Our total non-interest expense increased by $84,000 to $882,000 for the three months ended September 30, 2010, compared to $798,000 for the three months ended September 30, 2009. The primary reasons for the increase in non-interest expense was an increase in compensation expense by $34,000 to $515,000 for the three months ended September 30, 2010 compared to $481,000 for the three months ended September 30, 2009, and an increase in other operating expense by $47,000 to$245,000 for the three months ended September 30, 2010 compared to $198,000 for the three months ended September 30, 2009. For the nine months ended September 30, 2010, total non-interest expense increased by $233,000 to $2.5 million compared to $2.3 million for the nine months ended September 30, 2009. The primary reasons for the increase in non-interest expense were increases in compensation costs, occupancy expense, and other operating costs.
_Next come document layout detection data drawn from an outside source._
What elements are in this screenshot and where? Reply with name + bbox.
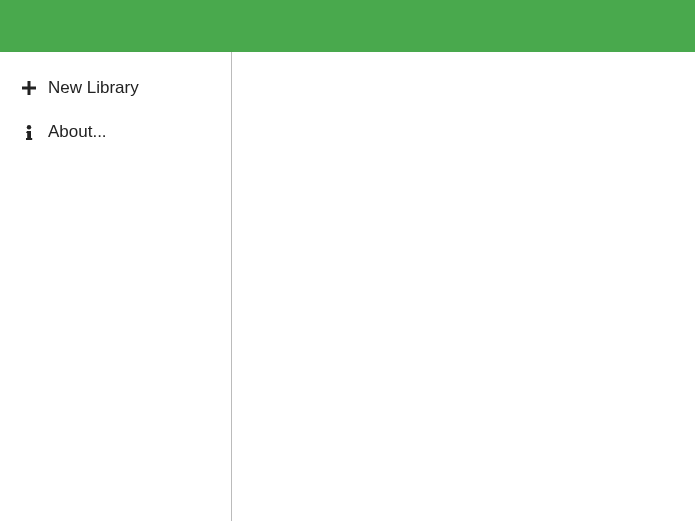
sidebar: New Library About...	[0, 52, 232, 521]
sidebar-item-about[interactable]: About...	[0, 110, 231, 154]
main-area	[232, 52, 695, 521]
svg-rect-1	[22, 87, 36, 90]
sidebar-item-label: About...	[48, 122, 107, 142]
top-bar	[0, 0, 695, 52]
plus-icon	[20, 81, 38, 95]
sidebar-item-new-library[interactable]: New Library	[0, 66, 231, 110]
sidebar-item-label: New Library	[48, 78, 139, 98]
info-icon	[20, 125, 38, 141]
svg-point-2	[27, 125, 31, 129]
app-body: New Library About...	[0, 52, 695, 521]
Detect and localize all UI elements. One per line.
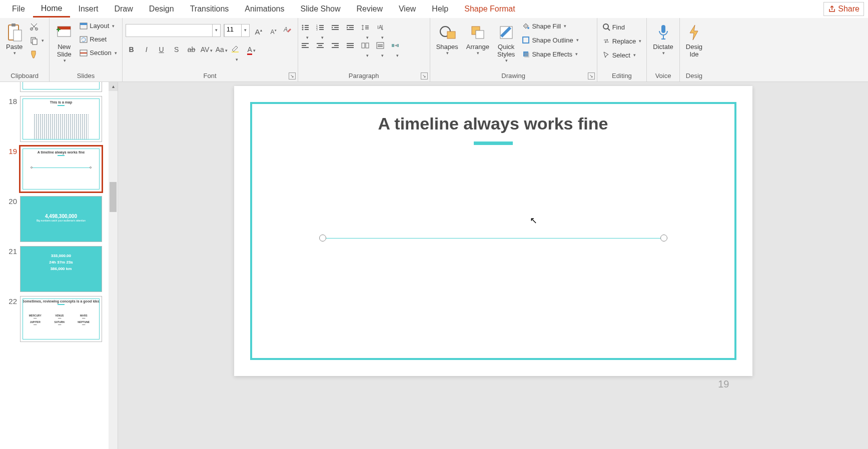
increase-font-button[interactable]: A▴ bbox=[253, 25, 265, 36]
font-name-combo[interactable]: ▾ bbox=[126, 24, 221, 37]
shape-fill-button[interactable]: Shape Fill▾ bbox=[520, 21, 580, 31]
svg-rect-43 bbox=[317, 47, 324, 48]
text-direction-icon: ⅠA bbox=[376, 24, 384, 31]
tab-animations[interactable]: Animations bbox=[237, 2, 292, 16]
cut-button[interactable] bbox=[28, 21, 46, 32]
shape-effects-button[interactable]: Shape Effects▾ bbox=[520, 49, 580, 59]
align-text-button[interactable]: ▾ bbox=[376, 42, 388, 53]
select-button[interactable]: Select▾ bbox=[600, 50, 644, 60]
timeline-node-right[interactable] bbox=[660, 234, 667, 242]
paste-button[interactable]: Paste▾ bbox=[3, 20, 26, 58]
find-button[interactable]: Find bbox=[600, 22, 644, 32]
char-spacing-button[interactable]: AV▾ bbox=[201, 44, 213, 55]
layout-button[interactable]: Layout▾ bbox=[78, 21, 119, 30]
thumbnail-19[interactable]: 19 A timeline always works fine bbox=[0, 144, 118, 194]
tab-design[interactable]: Design bbox=[141, 2, 182, 16]
font-dialog-launcher[interactable]: ↘ bbox=[289, 72, 296, 80]
tab-draw[interactable]: Draw bbox=[106, 2, 141, 16]
justify-icon bbox=[346, 42, 354, 49]
slide-frame-shape[interactable] bbox=[250, 102, 736, 360]
highlight-icon bbox=[231, 44, 240, 53]
share-label: Share bbox=[838, 4, 859, 14]
italic-button[interactable]: I bbox=[141, 44, 153, 55]
tab-view[interactable]: View bbox=[391, 2, 424, 16]
drawing-dialog-launcher[interactable]: ↘ bbox=[588, 72, 595, 80]
reset-button[interactable]: Reset bbox=[78, 34, 119, 44]
scroll-up-button[interactable]: ▴ bbox=[109, 82, 118, 91]
tab-shape-format[interactable]: Shape Format bbox=[456, 2, 523, 16]
group-slides: New Slide▾ Layout▾ Reset Section▾ Slides bbox=[50, 18, 122, 82]
paragraph-dialog-launcher[interactable]: ↘ bbox=[421, 72, 428, 80]
thumbnail-scrollbar[interactable]: ▴ bbox=[109, 82, 118, 449]
strikethrough-button[interactable]: ab bbox=[186, 44, 198, 55]
increase-indent-button[interactable] bbox=[346, 24, 358, 35]
scissors-icon bbox=[30, 22, 39, 31]
quick-styles-button[interactable]: Quick Styles▾ bbox=[494, 20, 518, 65]
arrange-button[interactable]: Arrange▾ bbox=[463, 20, 492, 58]
bullets-button[interactable]: ▾ bbox=[301, 24, 313, 35]
copy-button[interactable]: ▾ bbox=[28, 35, 46, 46]
dictate-button[interactable]: Dictate▾ bbox=[650, 20, 676, 58]
text-direction-button[interactable]: ⅠA▾ bbox=[376, 24, 388, 35]
format-painter-button[interactable] bbox=[28, 49, 46, 60]
paste-label: Paste bbox=[6, 43, 23, 50]
clear-formatting-button[interactable]: A bbox=[283, 25, 295, 36]
shadow-button[interactable]: S bbox=[171, 44, 183, 55]
font-color-button[interactable]: A▾ bbox=[246, 44, 258, 55]
slide-thumbnail-pane[interactable]: 18 This is a map 19 A timeline always wo… bbox=[0, 82, 118, 449]
underline-button[interactable]: U bbox=[156, 44, 168, 55]
tab-insert[interactable]: Insert bbox=[70, 2, 106, 16]
numbering-button[interactable]: 123▾ bbox=[316, 24, 328, 35]
highlight-button[interactable]: ▾ bbox=[231, 44, 243, 55]
thumbnail-21[interactable]: 21 333,000.00 24h 37m 23s 386,000 km bbox=[0, 244, 118, 294]
justify-button[interactable] bbox=[346, 42, 358, 53]
thumbnail-20[interactable]: 20 4,498,300,000 Big numbers catch your … bbox=[0, 194, 118, 244]
timeline-node-left[interactable] bbox=[319, 234, 326, 242]
line-spacing-button[interactable]: ▾ bbox=[361, 24, 373, 35]
thumbnail-17[interactable] bbox=[0, 82, 118, 94]
group-clipboard: Paste▾ ▾ Clipboard bbox=[0, 18, 50, 82]
smartart-button[interactable]: ▾ bbox=[391, 42, 403, 53]
section-button[interactable]: Section▾ bbox=[78, 48, 119, 58]
thumbnail-22[interactable]: 22 Sometimes, reviewing concepts is a go… bbox=[0, 294, 118, 344]
scrollbar-thumb[interactable] bbox=[110, 182, 117, 212]
replace-button[interactable]: Replace▾ bbox=[600, 36, 644, 46]
tab-home[interactable]: Home bbox=[33, 1, 71, 18]
columns-button[interactable]: ▾ bbox=[361, 42, 373, 53]
new-slide-button[interactable]: New Slide▾ bbox=[53, 20, 76, 65]
tab-transitions[interactable]: Transitions bbox=[182, 2, 237, 16]
decrease-indent-button[interactable] bbox=[331, 24, 343, 35]
decrease-font-button[interactable]: A▾ bbox=[268, 25, 280, 36]
svg-rect-30 bbox=[332, 29, 339, 30]
svg-rect-34 bbox=[365, 26, 369, 26]
timeline-line-shape[interactable] bbox=[319, 238, 667, 238]
outline-icon bbox=[522, 36, 530, 44]
group-font-label: Font bbox=[126, 71, 295, 82]
group-editing: Find Replace▾ Select▾ Editing bbox=[597, 18, 647, 82]
tab-review[interactable]: Review bbox=[349, 2, 391, 16]
align-left-button[interactable] bbox=[301, 42, 313, 53]
design-ideas-button[interactable]: Desig Ide bbox=[683, 20, 705, 60]
bold-button[interactable]: B bbox=[126, 44, 138, 55]
outdent-icon bbox=[331, 24, 339, 31]
change-case-button[interactable]: Aa▾ bbox=[216, 44, 228, 55]
indent-icon bbox=[346, 24, 354, 31]
shape-outline-button[interactable]: Shape Outline▾ bbox=[520, 35, 580, 45]
svg-rect-6 bbox=[33, 39, 37, 44]
font-size-combo[interactable]: 11▾ bbox=[224, 24, 250, 37]
tab-file[interactable]: File bbox=[4, 2, 33, 16]
tab-slideshow[interactable]: Slide Show bbox=[292, 2, 348, 16]
align-center-button[interactable] bbox=[316, 42, 328, 53]
group-paragraph-label: Paragraph bbox=[301, 71, 427, 82]
current-slide[interactable]: A timeline always works fine ↖ 19 bbox=[234, 86, 752, 376]
share-button[interactable]: Share bbox=[823, 2, 864, 16]
svg-rect-28 bbox=[332, 25, 339, 26]
align-right-button[interactable] bbox=[331, 42, 343, 53]
tab-help[interactable]: Help bbox=[424, 2, 456, 16]
effects-icon bbox=[522, 50, 530, 58]
svg-rect-46 bbox=[332, 47, 339, 48]
slide-editor[interactable]: A timeline always works fine ↖ 19 bbox=[118, 82, 868, 449]
svg-point-20 bbox=[302, 29, 303, 30]
thumbnail-18[interactable]: 18 This is a map bbox=[0, 94, 118, 144]
shapes-button[interactable]: Shapes▾ bbox=[433, 20, 461, 58]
The number of our full-time equivalent employees remained at 32 for both September 30, 2010 and September 30, 2009. Our occupancy expense increased by $22,000 in the nine months ended September 30, 2010 compared to the nine months ended September 30, 2009, primarily reflecting the addition of our branch office in February 2009 as well as increased maintenance expense. Our other operating expense increased by $103,000 in the nine months ended September 30, 2010 compared to the nine months ended September 30, 2009, primarily reflecting increases in outside service fees, service bureau expenses, and advertising expense.
Income tax expense for the three months ended September 30, 2010 amounted to $86,000, an increase of $39,000 compared to the quarter ended September 30, 2009. For the nine months ended September 30, 2010, income tax expense amounted to $233,000, an increase of $67,000 compared to the nine months ended September 30, 2009.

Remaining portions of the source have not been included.